-- Opening Marker --

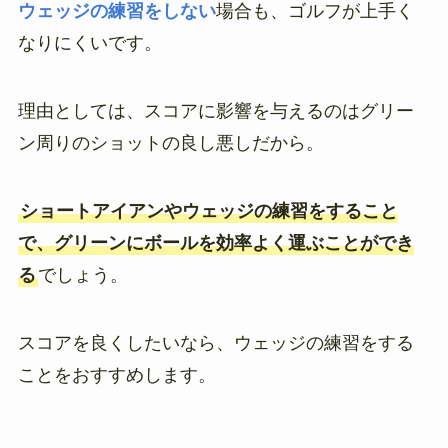
ウェッジの練習をしない
場合も、ゴルフが上手く
なりにくいです。
理由としては、スコアに影響を与えるのはグリー
ン周りのショットの良し悪しだから。
ショートアイアンやウェッジの練習をすること
で、グリーンにボールを効率よく運ぶことができ
る
でしょう。
スコアを良くしたいなら、ウェッジの練習をする
ことをおすすめします。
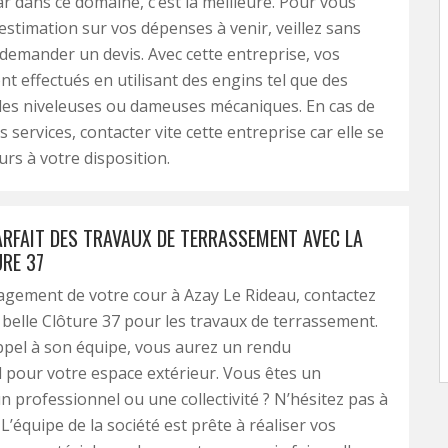
ar dans ce domaine, c’est la meilleure. Pour vous
stimation sur vos dépenses à venir, veillez sans
i demander un devis. Avec cette entreprise, vos
nt effectués en utilisant des engins tel que des
des niveleuses ou dameuses mécaniques. En cas de
 services, contacter vite cette entreprise car elle se
urs à votre disposition.
ARFAIT DES TRAVAUX DE TERRASSEMENT AVEC LA
URE 37
gement de votre cour à Azay Le Rideau, contactez
a belle Clôture 37 pour les travaux de terrassement.
ppel à son équipe, vous aurez un rendu
 pour votre espace extérieur. Vous êtes un
un professionnel ou une collectivité ? N’hésitez pas à
 L’équipe de la société est prête à réaliser vos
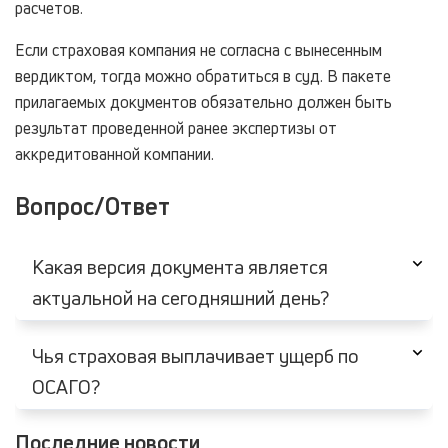
расчетов.
Если страховая компания не согласна с вынесенным
вердиктом, тогда можно обратиться в суд. В пакете
прилагаемых документов обязательно должен быть
результат проведенной ранее экспертизы от
аккредитованной компании.
Вопрос/Ответ
Какая версия документа является
актуальной на сегодняшний день?
Чья страховая выплачивает ущерб по
ОСАГО?
Последние новости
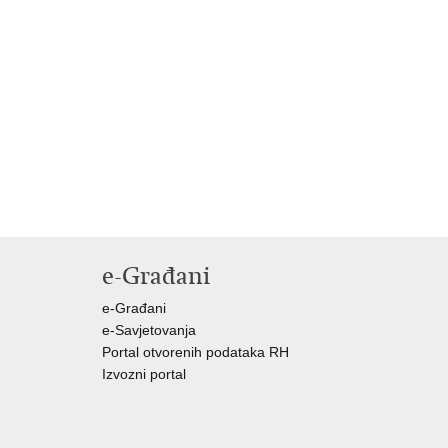
e-Građani
e-Građani
e-Savjetovanja
Portal otvorenih podataka RH
Izvozni portal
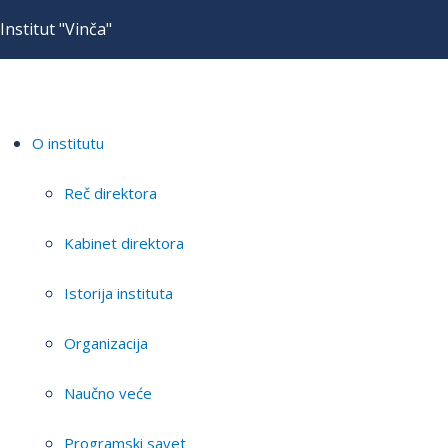
Institut "Vinča"
O institutu
Reč direktora
Kabinet direktora
Istorija instituta
Organizacija
Naučno veće
Programski savet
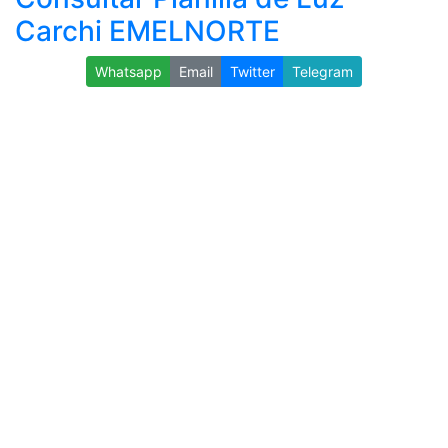
Carchi EMELNORTE
Whatsapp
Email
Twitter
Telegram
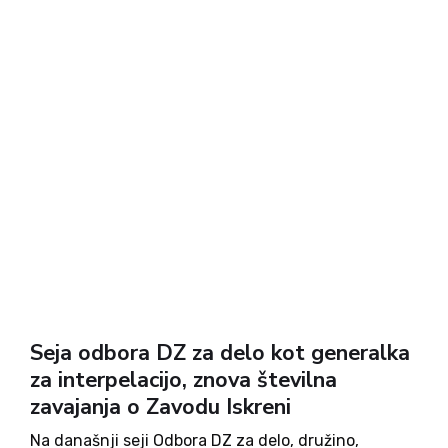
Seja odbora DZ za delo kot generalka
za interpelacijo, znova številna
zavajanja o Zavodu Iskreni
Na današnji seji Odbora DZ za delo, družino,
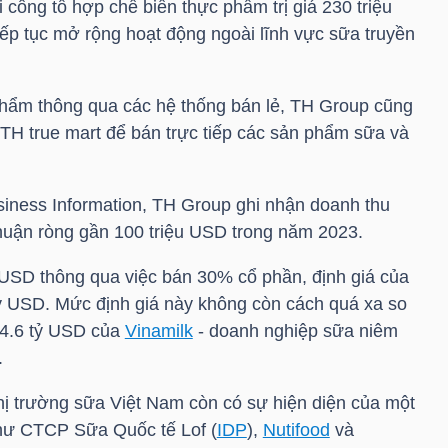
 công tổ hợp chế biến thực phẩm trị giá 230
triệu
ếp tục mở rộng hoạt động ngoài lĩnh vực sữa truyền
phẩm thông qua các hệ thống bán lẻ, TH Group cũng
 TH true mart để bán trực tiếp các sản phẩm sữa và
iness Information, TH Group ghi nhận doanh thu
huận ròng gần 100
triệu USD
trong năm 2023.
 USD
thông qua việc bán 30% cổ phần, định giá của
ỷ USD
. Mức định giá này không còn cách quá xa so
 4.6
tỷ USD
của
Vinamilk
- doanh nghiệp sữa niêm
.
ị trường sữa Việt Nam còn có sự hiện diện của một
hư CTCP Sữa Quốc tế Lof (
IDP
),
Nutifood
và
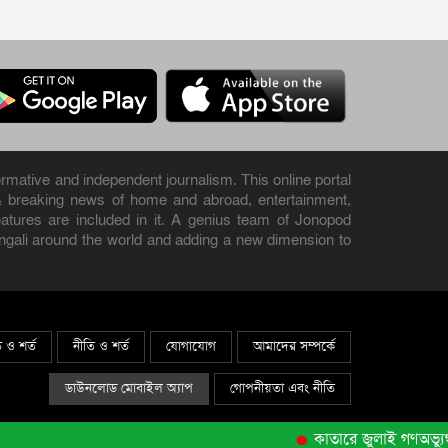
rmative and independent journalism. This online portal
& breaking news of home and abroad, entertainment,
 features are included in it. A genius team of Jonopod
engali around the world and adding a new dimension to
ি ও শর্ত
নীতি ও শর্ত
যোগাযোগ
আমাদের সম্পর্কে
ডাউনলোড মোবাইল অ্যাপ
গোপনীয়তা এবং নীতি
কাতারে জুলাই গণঅভ্যুত্থ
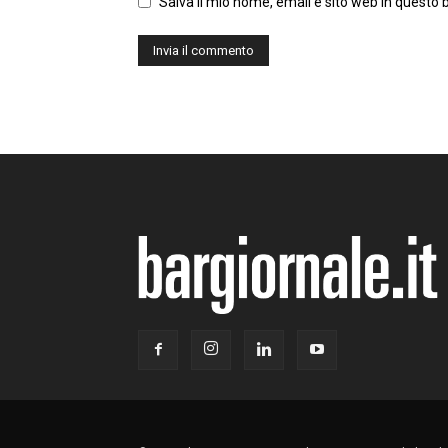
Salva il mio nome, email e sito web in questo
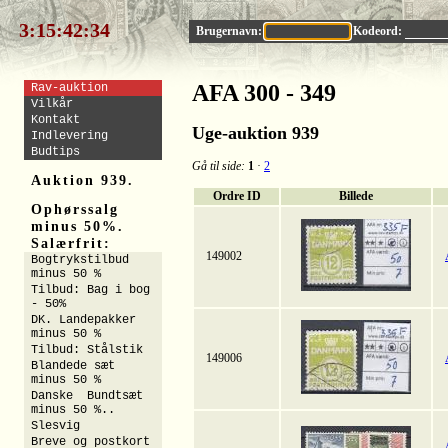
3:15:42:32
Brugernavn:
Kodeord:
AFA 300 - 349
Rav-auktion
Vilkår
Kontakt
Uge-auktion 939
Indlevering
Budtips
Gå til side:
1
·
2
Auktion 939.
Ordre ID
Billede
Ophørssalg
minus 50%.
Salærfrit:
149002
Bogtrykstilbud
minus 50 %
Tilbud: Bag i bog
- 50%
DK. Landepakker
minus 50 %
Tilbud: Stålstik
149006
Blandede sæt
minus 50 %
Danske Bundtsæt
minus 50 %..
Slesvig
Breve og postkort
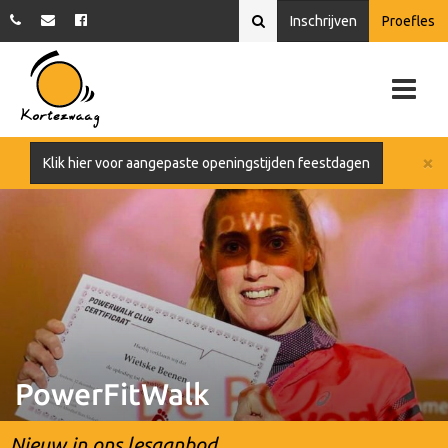
Inschrijven
Proefles
×
Klik hier voor aangepaste openingstijden feestdagen
PowerFitWalk
Nieuw in ons lesaanbod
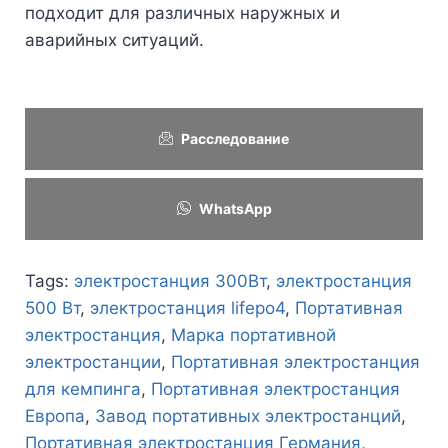
подходит для различных наружных и
аварийных ситуаций.
Расследование
WhatsApp
Tags:
электростанция 300Вт
,
электростанция
500 Вт
,
электростанция lifepo4
,
Портативная
электростанция
,
Марка портативной
электростанции
,
Портативная электростанция
для кемпинга
,
Портативная электростанция
Европа
,
Завод портативных электростанций
,
Портативная электростанция Германия
,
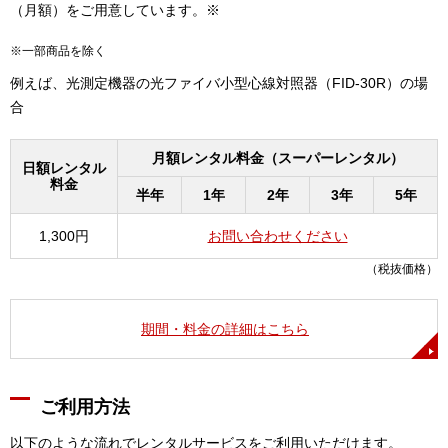
（月額）をご用意しています。※
※一部商品を除く
例えば、光測定機器の光ファイバ小型心線対照器（FID-30R）の場
合
月額レンタル料金（スーパーレンタル）
日額レンタル
料金
半年
1年
2年
3年
5年
1,300円
お問い合わせください
（税抜価格）
期間・料金の詳細はこちら
ご利用方法
以下のような流れでレンタルサービスをご利用いただけます。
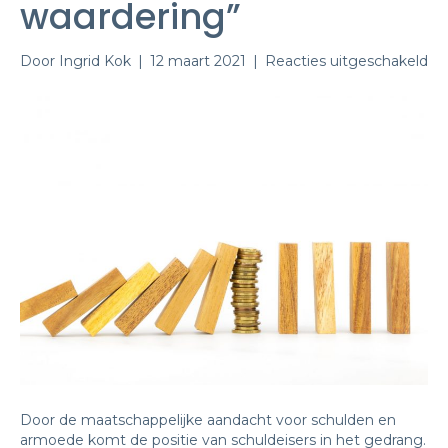
waardering”
vo
Door
Ingrid Kok
|
12 maart 2021
|
Reacties uitgeschakeld
„Po
sc
kri
te
we
aa
en
wa
Door de maatschappelijke aandacht voor schulden en
armoede komt de positie van schuldeisers in het gedrang.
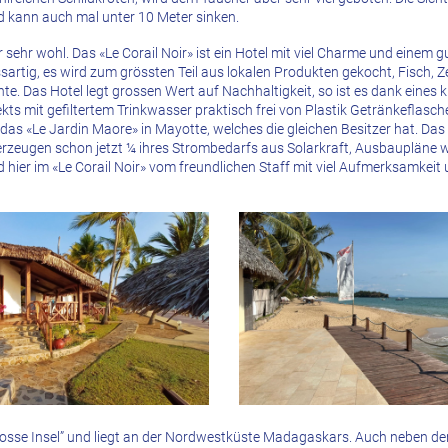
 kann auch mal unter 10 Meter sinken.
r sehr wohl. Das «Le Corail Noir» ist ein Hotel mit viel Charme und einem 
sartig, es wird zum grössten Teil aus lokalen Produkten gekocht, Fisch, Z
. Das Hotel legt grossen Wert auf Nachhaltigkeit, so ist es dank eines k
kts mit gefiltertem Trinkwasser praktisch frei von Plastik Getränkeflaschen
das «Le Jardin Maore» in Mayotte, welches die gleichen Besitzer hat. Das 
 erzeugen schon jetzt ¼ ihres Strombedarfs aus Solarkraft, Ausbaupläne
rd hier im «Le Corail Noir» vom freundlichen Staff mit viel Aufmerksamkei
rosse Insel” und liegt an der Nordwestküste Madagaskars. Auch neben 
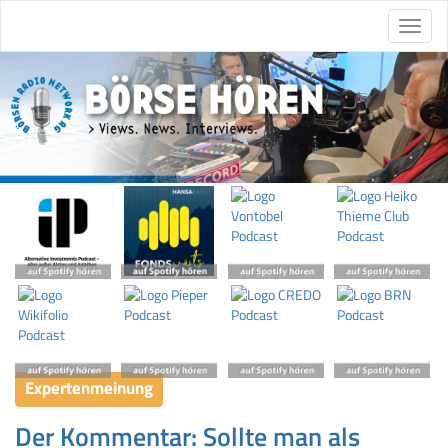
Expertenmeinung
Der Kommentar: Sollte man als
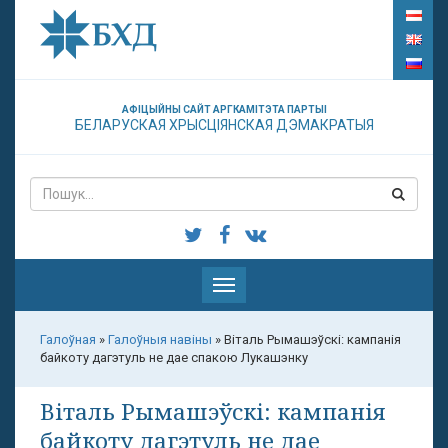
АФІЦЫЙНЫ САЙТ АРГКАМІТЭТА ПАРТЫІ
БЕЛАРУСКАЯ ХРЫСЦІЯНСКАЯ ДЭМАКРАТЫЯ
Паказаць
меню
Галоўная
»
Галоўныя навіны
»
Віталь Рымашэўскі: кампанія
байкоту дагэтуль не дае спакою Лукашэнку
Віталь Рымашэўскі: кампанія
байкоту дагэтуль не дае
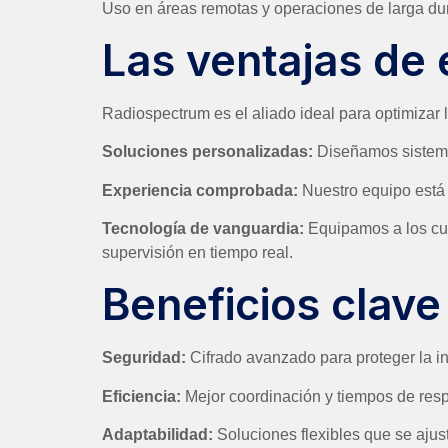
Uso en áreas remotas y operaciones de larga du
Las ventajas de 
Radiospectrum es el aliado ideal para optimizar 
Soluciones personalizadas:
Diseñamos sistemas
Experiencia comprobada:
Nuestro equipo está
Tecnología de vanguardia:
Equipamos a los cu
supervisión en tiempo real.
Beneficios clave
Seguridad:
Cifrado avanzado para proteger la i
Eficiencia:
Mejor coordinación y tiempos de res
Adaptabilidad:
Soluciones flexibles que se ajus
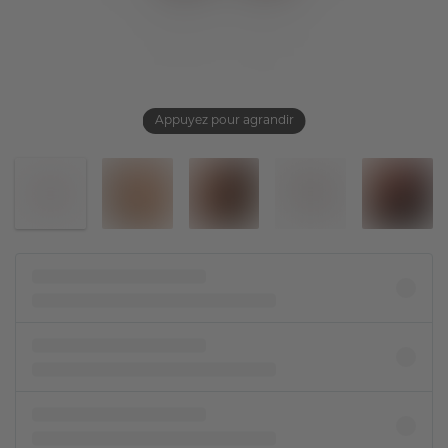
Appuyez pour agrandir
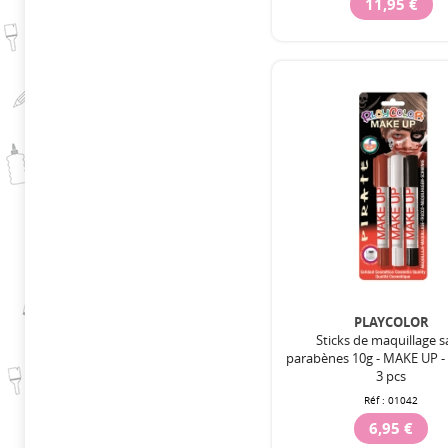
11,95 €
PLAYCOLOR
Sticks de maquillage 
parabènes 10g - MAKE UP - 
3 pcs
Réf :
01042
6,95 €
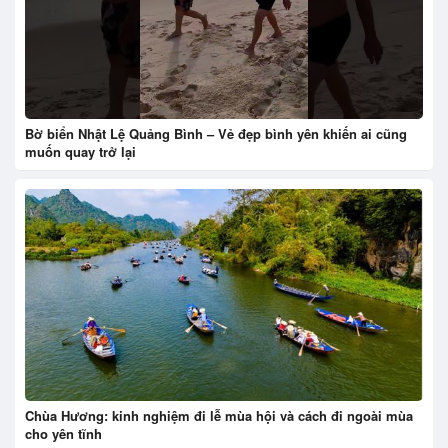
Bờ biển Nhật Lệ Quảng Bình – Vẻ đẹp bình yên khiến ai cũng
muốn quay trở lại
Chùa Hương: kinh nghiệm đi lễ mùa hội và cách đi ngoài mùa
cho yên tĩnh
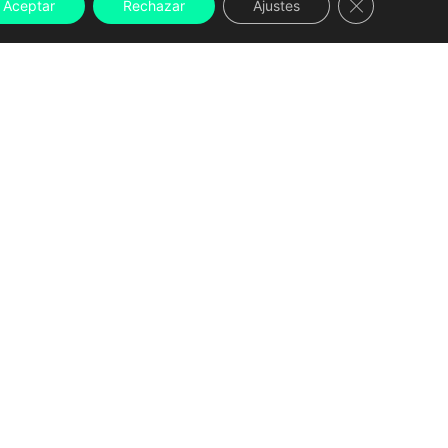
Aceptar
Rechazar
Ajustes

-- Closing Marker --

> _ACTIVITY_: In the listing above, count every line that holds "страховая". Give only the number.

> _SOLUTION TO THIS EXERCISE_: 2